Le transhumanisme, en mettant des implants de plus en plus informatiques dans l’homme, fusionne donc ce dernier, physiquement et moralement, avec le dieu des scientifiques, à savoir les axiomes ZFC + Choix avec toutes les limitations assez extraordinaires de ce système. C’est malheureux, car, personne ou presque n’en a conscience, cela ravale davantage encore la personne à une variable financière et en fait un actif comme un autre, c’est-à-dire que l’on peut jeter ou détruire au besoin.

Y a-t-il une alternative ? Cela est bien difficile dans notre monde, mais il reste toujours un espoir. Ce système a engendré des effets secondaires qu’il n’arrive pas à maîtriser, car ce sont des réactions naturelles à son impulsion.

Un de ces effets, apparent, est la décision récente de la Cour suprême des États-Unis de revenir sur le droit à l’avortement. Comment expliquer cela ? De façon assez simple, en moyenne et sur un temps relativement long, les familles en faveur de l’I.V.G. se reproduisent moins que celles qui sont contre. À terme, le renversement de tendance survient inéluctablement.
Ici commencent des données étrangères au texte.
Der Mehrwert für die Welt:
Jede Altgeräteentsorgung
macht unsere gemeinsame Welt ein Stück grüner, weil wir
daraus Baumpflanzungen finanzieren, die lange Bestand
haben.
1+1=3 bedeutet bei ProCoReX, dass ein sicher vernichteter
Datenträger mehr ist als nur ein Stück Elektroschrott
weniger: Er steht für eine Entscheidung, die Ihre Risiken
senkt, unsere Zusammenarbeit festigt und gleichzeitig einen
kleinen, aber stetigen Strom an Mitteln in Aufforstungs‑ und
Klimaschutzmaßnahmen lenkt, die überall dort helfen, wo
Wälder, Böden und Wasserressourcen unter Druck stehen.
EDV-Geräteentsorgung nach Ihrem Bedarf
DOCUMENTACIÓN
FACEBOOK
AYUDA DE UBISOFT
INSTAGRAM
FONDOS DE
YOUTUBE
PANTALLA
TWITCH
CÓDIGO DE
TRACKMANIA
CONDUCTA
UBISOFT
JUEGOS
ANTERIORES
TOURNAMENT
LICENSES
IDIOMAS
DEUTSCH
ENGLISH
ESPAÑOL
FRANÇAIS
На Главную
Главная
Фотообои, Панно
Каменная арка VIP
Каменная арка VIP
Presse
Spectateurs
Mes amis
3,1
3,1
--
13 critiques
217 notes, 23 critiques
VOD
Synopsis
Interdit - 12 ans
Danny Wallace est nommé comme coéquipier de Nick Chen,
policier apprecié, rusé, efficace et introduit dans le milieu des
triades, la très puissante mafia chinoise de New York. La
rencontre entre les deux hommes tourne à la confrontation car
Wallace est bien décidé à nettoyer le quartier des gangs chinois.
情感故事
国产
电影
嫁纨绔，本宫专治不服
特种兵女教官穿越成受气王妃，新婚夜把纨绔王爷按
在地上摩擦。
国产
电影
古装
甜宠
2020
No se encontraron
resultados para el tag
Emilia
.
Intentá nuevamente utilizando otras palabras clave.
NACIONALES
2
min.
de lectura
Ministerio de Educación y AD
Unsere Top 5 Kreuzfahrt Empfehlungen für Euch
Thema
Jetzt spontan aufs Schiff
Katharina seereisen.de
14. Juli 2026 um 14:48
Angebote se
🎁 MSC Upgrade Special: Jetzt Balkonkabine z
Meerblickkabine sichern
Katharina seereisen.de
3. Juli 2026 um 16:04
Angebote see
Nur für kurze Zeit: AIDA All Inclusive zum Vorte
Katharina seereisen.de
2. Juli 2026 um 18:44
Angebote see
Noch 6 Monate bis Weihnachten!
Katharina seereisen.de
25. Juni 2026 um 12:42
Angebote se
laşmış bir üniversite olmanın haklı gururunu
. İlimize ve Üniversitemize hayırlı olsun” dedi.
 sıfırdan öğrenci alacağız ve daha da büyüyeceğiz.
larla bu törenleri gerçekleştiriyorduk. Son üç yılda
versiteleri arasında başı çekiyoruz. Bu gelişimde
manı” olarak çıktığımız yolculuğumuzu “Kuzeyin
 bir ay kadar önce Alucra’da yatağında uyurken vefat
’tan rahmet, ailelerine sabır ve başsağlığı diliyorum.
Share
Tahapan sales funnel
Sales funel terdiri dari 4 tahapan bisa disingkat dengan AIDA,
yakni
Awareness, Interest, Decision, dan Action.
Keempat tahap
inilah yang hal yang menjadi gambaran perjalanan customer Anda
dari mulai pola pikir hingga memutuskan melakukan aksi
Il en va de même de ceux qui ont voulu éliminer Dieu en le remplaçant par la science. Les familles catholiques de type Vatican I, musulmanes ou juives orthodoxes se reproduisent davantage que les autres. Demain leur appartient. Elles ne fusionnent pas, elles, avec ZFC + Choix et elles constituent donc l’avenir de l’humanité, même si, probablement et provisoirement, elles sembleront avoir le destin de martyrs.

Par Jean-François Geneste, ancien directeur scientifique du groupe EADS/Airbus Group, PDG de WARPA.